I, uh, don't know about that, but I will say that thought and intent are not the same.

Thinking about murdering someone and not taking any action to that effect, then actually killing that person; VS taking action to do it, strike me as different.

It's possible that they are legally the same, but I doubt the court can do much to prove thought without a confession.

IANAL


> I, uh, don't know about that, but I will say that thought and intent are not the same.

True, but it's to some extent splitting hairs, because intent is often (but not always) constructed from thoughts.

> Thinking about murdering someone and not taking any action to that effect, then actually killing that person; VS taking action to do it, strike me as different.

Most courtroom battles on these issues revolve around trying to reconstruct intent based on things that actually happened and that can be presented as testimony. Premeditation, for example -- the difference between degrees of murder in many states -- might be inferred by a person's actions leading up to a crime, and afterward.
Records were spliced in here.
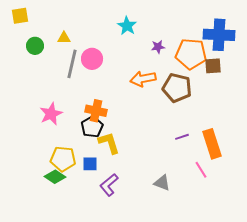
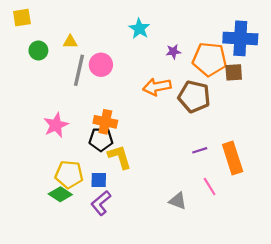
black pentagon: (92, 127) -> (101, 139), turned 30
pink line: (201, 170) -> (210, 187), moved
purple L-shape: (109, 185) -> (101, 203), moved

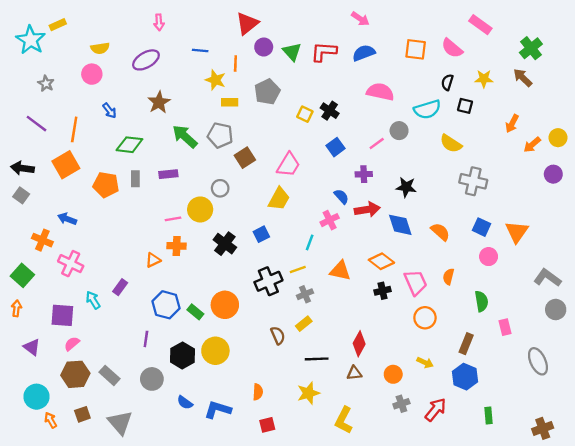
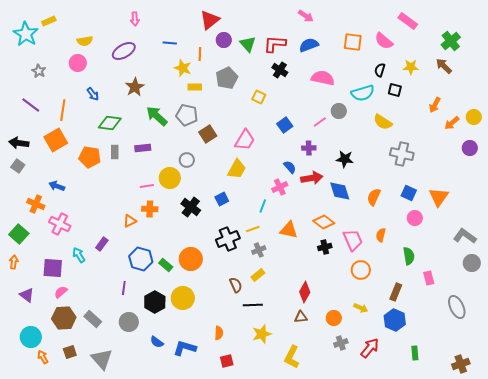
black cross: (330, 111) -> (280, 70), moved
orange semicircle: (440, 232) -> (374, 197), turned -108
black line: (317, 359) -> (253, 305), moved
> It's possible that they are legally the same, but I doubt the court can do much to prove thought without a confession.

It's commonplace for prosecutions to proceed on the basis of a record of actions that are used to infer thoughts and intents.


I agree that this is how the law should be applied, it makes logical sense. But it isn't how it works. I'd like every cop that kills someone to be tried for murder and then let the courts determine if it is justified, not the prosecuting attorney.


Intent is a huge founding tenet in English law (which American law is derived). http://en.wikipedia.org/wiki/Intention_in_English_law

He would be liable for exposing private data, because of the kind of data he found wouldn't be reasonably published.


But IIUC US Federal law generally ignores intent -- in a bad way for the accused. A lack of bad intent isn't a mitigating factor.

Prosecutorial discretion is tricky enough to begin with. But also mix in disregarding intent, and season with charging people multiple times for the same act? Federal prosecutors can be little Putins.


Rip Aaron Swartz


> Someone who breaks the law can't argue that their intent or the context makes any difference.

Huh? The law takes intent into account all the time. (Criminal Defamation, for example).


What the law "should" be is very little comfort if you land in jail anyway. Makes it worse, in fact. I agree with you on what the law should be, but it doesn't matter here, unless you're prepared for an enormous fight.

By the way, have you heard of "hate crimes"? Those are a real thing, according to the law, anyway.


>> Both intent and context come into it heavily.

>Absolutely false.

seriously? I thought most laws literally have "intent" as a requirement written into them.

With the OP's service dedicated to explicitly revealing unintentionally insecure rsync servers, I can only imagine the plethora of horrid cyber security laws he would be vulnerable to.